(INPUT MATERIAL Opens)

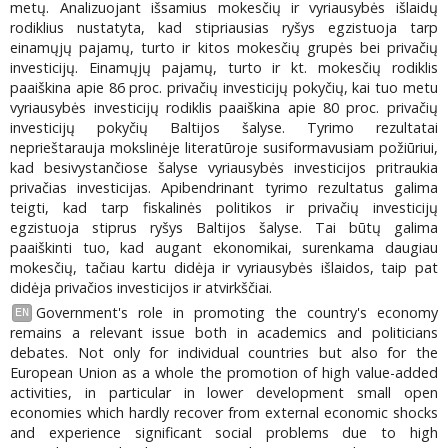
metų. Analizuojant išsamius mokesčių ir vyriausybės išlaidų
rodiklius nustatyta, kad stipriausias ryšys egzistuoja tarp
einamųjų pajamų, turto ir kitos mokesčių grupės bei privačių
investicijų. Einamųjų pajamų, turto ir kt. mokesčių rodiklis
paaiškina apie 86 proc. privačių investicijų pokyčių, kai tuo metu
vyriausybės investicijų rodiklis paaiškina apie 80 proc. privačių
investicijų pokyčių Baltijos šalyse. Tyrimo rezultatai
neprieštarauja mokslinėje literatūroje susiformavusiam požiūriui,
kad besivystančiose šalyse vyriausybės investicijos pritraukia
privačias investicijas. Apibendrinant tyrimo rezultatus galima
teigti, kad tarp fiskalinės politikos ir privačių investicijų
egzistuoja stiprus ryšys Baltijos šalyse. Tai būtų galima
paaiškinti tuo, kad augant ekonomikai, surenkama daugiau
mokesčių, tačiau kartu didėja ir vyriausybės išlaidos, taip pat
didėja privačios investicijos ir atvirkščiai.
Government's role in promoting the country's economy
EN
remains a relevant issue both in academics and politicians
debates. Not only for individual countries but also for the
European Union as a whole the promotion of high value-added
activities, in particular in lower development small open
economies which hardly recover from external economic shocks
and experience significant social problems due to high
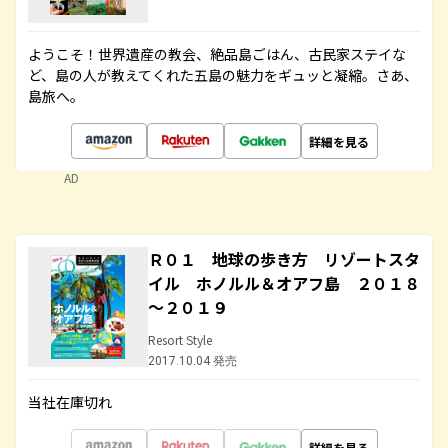
ようこそ！世界遺産の教会、絶品島ごはん、古民家ステイな
ど、島の人が教えてくれた五島の魅力をギュッと凝縮。さあ、
島旅へ。
詳細を見る
AD
Ｒ０１ 地球の歩き方 リゾートスタ
イル ホノルル＆オアフ島 ２０１８
～２０１９
Resort Style
2017.10.04 発売
当社在庫切れ
詳細を見る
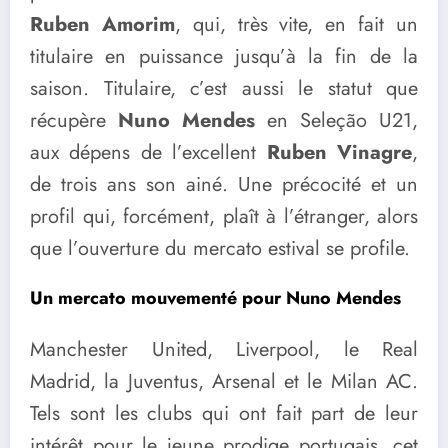
Ruben Amorim
, qui, très vite, en fait un
titulaire en puissance jusqu’à la fin de la
saison. Titulaire, c’est aussi le statut que
récupère
Nuno Mendes
en Seleção U21,
aux dépens de l’excellent
Ruben Vinagre
,
de trois ans son ainé. Une précocité et un
profil qui, forcément, plaît à l’étranger, alors
que l’ouverture du mercato estival se profile.
Un mercato mouvementé pour Nuno Mendes
Manchester United, Liverpool, le Real
Madrid, la Juventus, Arsenal et le Milan AC.
Tels sont les clubs qui ont fait part de leur
intérêt pour le jeune prodige portugais, cet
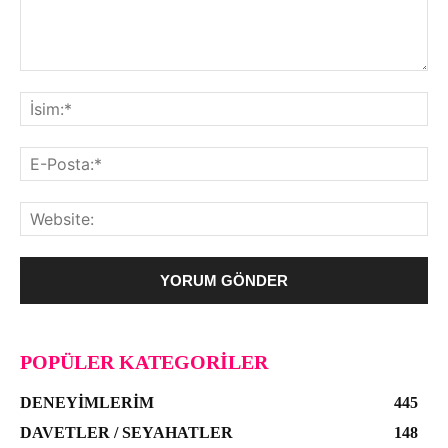
POPÜLER KATEGORILER
DENEYIMLERIM
445
DAVETLER / SEYAHATLER
148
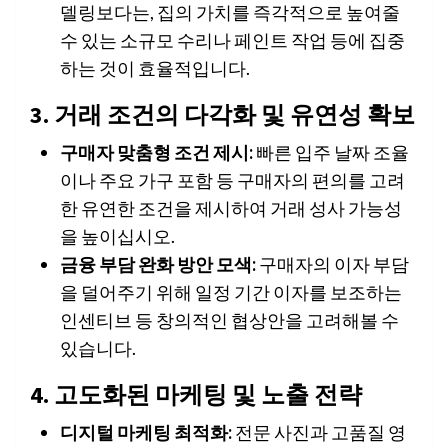
델링보다는, 집의 가치를 즉각적으로 높여줄
수 있는 소규모 수리나 페인트 작업 등에 집중
하는 것이 효율적입니다.
3. 거래 조건의 다각화 및 유연성 확보
구매자 맞춤형 조건 제시:
빠른 입주 날짜 조율
이나 주요 가구 포함 등 구매자의 편의를 고려
한 유연한 조건을 제시하여 거래 성사 가능성
을 높이십시오.
금융 부담 완화 방안 모색:
구매자의 이자 부담
을 덜어주기 위해 일정 기간 이자를 보조하는
인센티브 등 창의적인 협상안을 고려해볼 수
있습니다.
4. 고도화된 마케팅 및 노출 전략
디지털 마케팅 최적화:
전문 사진과 고품질 영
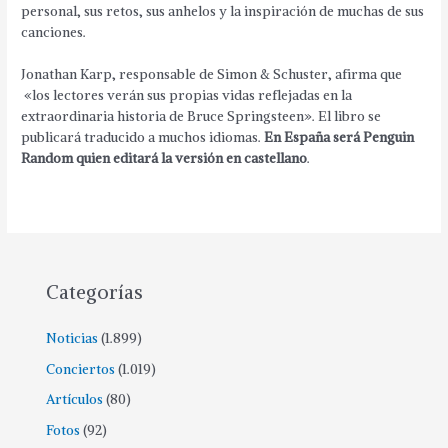
personal, sus retos, sus anhelos y la inspiración de muchas de sus
canciones.
Jonathan Karp, responsable de Simon & Schuster, afirma que
«los lectores verán sus propias vidas reflejadas en la
extraordinaria historia de Bruce Springsteen». El libro se
publicará traducido a muchos idiomas.
En España será Penguin
Random quien editará la versión en castellano
.
Categorías
Noticias
(1.899)
Conciertos
(1.019)
Artículos
(80)
Fotos
(92)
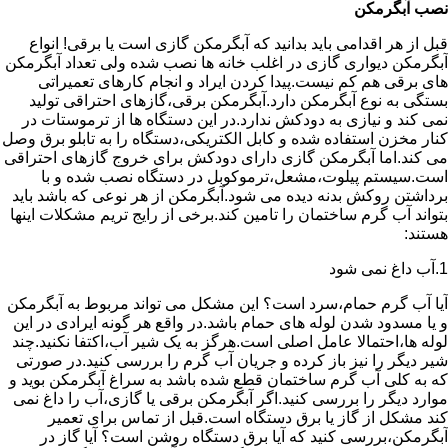
نصب آبگرمکن
قبل از هر اقدامی باید بدانید که آبگرمکن گازی است یا برقی! انواع
آبگرمکن دیواری گازی در اغلب خانه ها نصب شده ولی تعداد آبگرمکن
های برقی هم کم نیست.پیدا کردن ایراد و انجام کارهای تعمیراتی
بستگی به نوع آبگرمکن دارد.آبگرمکن برقی،گازهای احتراقی تولید
نمی کند و نیازی به دودکش ندارد.در این دستگاه ها از ترموستات در
کنار مخزن استفاده شده و کابل الکتریکی،دستگاه را به تابلو برق وصل
می کند.اما آبگرمکن گازی دارای دودکش برای خروج گازهای احتراقی
است.سیستم پیلوت،مشعل،ترموکوبل در دستگاه نصب شده و با
برداشتن روکش بدنه دیده می شود.آبگرمکن از هر نوعی که باشد باید
بتواند آب گرم ساختمان را تامین کند.برخی از رایج تریم مشکلات اینها
هستند:
1.آب داغ نمی شود
آیا آب گرم حمام،سرد است؟ این مشکل می تواند مربوط به آبگرمکن
و یا مسدود شدن لوله های حمام باشد.در واقع هر گونه ایرادی در این
لوله ها،احتمالا عامل اصلی است.هرگز به یک شیر آب،اکتفا نکنید.چند
شیر دیگر را نیز باز کرده و جریان آب گرم را بررسی کنید.در صورتی
که به کلی آب گرم ساختمان قطع شده باشد به سراغ آبگرمکن بوید و
موارد دیگر را بررسی کنید.اگر آبگرمکن برقی یا گازی،آب را داغ نمی
کند مشکل از گاز یا برق دستگاه است.قبل از تماس برای تعمیر
آبگرمکن،بررسی کنید که آیا برق دستگاه روشن است؟ آیا گاز در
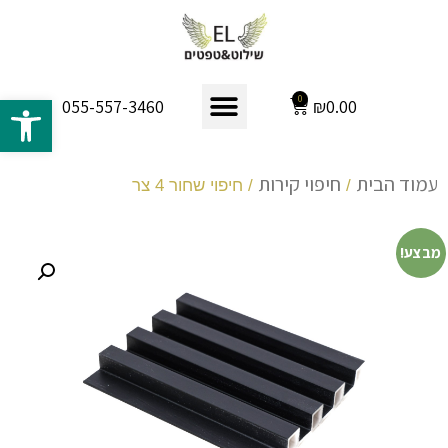
פתח 
0
₪
0.00
055-557-3460
עמוד הבית
חיפוי קירות
/
/ חיפוי שחור 4 צר
מבצע!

(INPUT MATERIAL Closes)

THE TASK: Working from the records above, set down word for word everything from the line containing "profil qui, forcément, plaît" down to the line containing "آبگرمکن،بررسی کنید که", ends included, minus the pictures.

ANSWER SPACE:
profil qui, forcément, plaît à l’étranger, alors
que l’ouverture du mercato estival se profile.
Un mercato mouvementé pour Nuno Mendes
Manchester United, Liverpool, le Real
Madrid, la Juventus, Arsenal et le Milan AC.
Tels sont les clubs qui ont fait part de leur
intérêt pour le jeune prodige portugais, cet
POPÜLER KATEGORILER
DENEYIMLERIM
445
DAVETLER / SEYAHATLER
148
델링보다는, 집의 가치를 즉각적으로 높여줄
수 있는 소규모 수리나 페인트 작업 등에 집중
하는 것이 효율적입니다.
3. 거래 조건의 다각화 및 유연성 확보
구매자 맞춤형 조건 제시:
빠른 입주 날짜 조율
이나 주요 가구 포함 등 구매자의 편의를 고려
한 유연한 조건을 제시하여 거래 성사 가능성
을 높이십시오.
금융 부담 완화 방안 모색:
구매자의 이자 부담
을 덜어주기 위해 일정 기간 이자를 보조하는
인센티브 등 창의적인 협상안을 고려해볼 수
있습니다.
4. 고도화된 마케팅 및 노출 전략
디지털 마케팅 최적화:
전문 사진과 고품질 영
personal, sus retos, sus anhelos y la inspiración de muchas de sus
canciones.
Jonathan Karp, responsable de Simon & Schuster, afirma que
«los lectores verán sus propias vidas reflejadas en la
extraordinaria historia de Bruce Springsteen». El libro se
publicará traducido a muchos idiomas.
En España será Penguin
Random quien editará la versión en castellano
.
Categorías
Noticias
(1.899)
Conciertos
(1.019)
Artículos
(80)
Fotos
(92)
نصب آبگرمکن
قبل از هر اقدامی باید بدانید که آبگرمکن گازی است یا برقی! انواع
آبگرمکن دیواری گازی در اغلب خانه ها نصب شده ولی تعداد آبگرمکن
های برقی هم کم نیست.پیدا کردن ایراد و انجام کارهای تعمیراتی
بستگی به نوع آبگرمکن دارد.آبگرمکن برقی،گازهای احتراقی تولید
نمی کند و نیازی به دودکش ندارد.در این دستگاه ها از ترموستات در
کنار مخزن استفاده شده و کابل الکتریکی،دستگاه را به تابلو برق وصل
می کند.اما آبگرمکن گازی دارای دودکش برای خروج گازهای احتراقی
است.سیستم پیلوت،مشعل،ترموکوبل در دستگاه نصب شده و با
برداشتن روکش بدنه دیده می شود.آبگرمکن از هر نوعی که باشد باید
بتواند آب گرم ساختمان را تامین کند.برخی از رایج تریم مشکلات اینها
هستند:
1.آب داغ نمی شود
آیا آب گرم حمام،سرد است؟ این مشکل می تواند مربوط به آبگرمکن
و یا مسدود شدن لوله های حمام باشد.در واقع هر گونه ایرادی در این
لوله ها،احتمالا عامل اصلی است.هرگز به یک شیر آب،اکتفا نکنید.چند
شیر دیگر را نیز باز کرده و جریان آب گرم را بررسی کنید.در صورتی
که به کلی آب گرم ساختمان قطع شده باشد به سراغ آبگرمکن بوید و
موارد دیگر را بررسی کنید.اگر آبگرمکن برقی یا گازی،آب را داغ نمی
کند مشکل از گاز یا برق دستگاه است.قبل از تماس برای تعمیر
آبگرمکن،بررسی کنید که آیا برق دستگاه روشن است؟ آیا گاز در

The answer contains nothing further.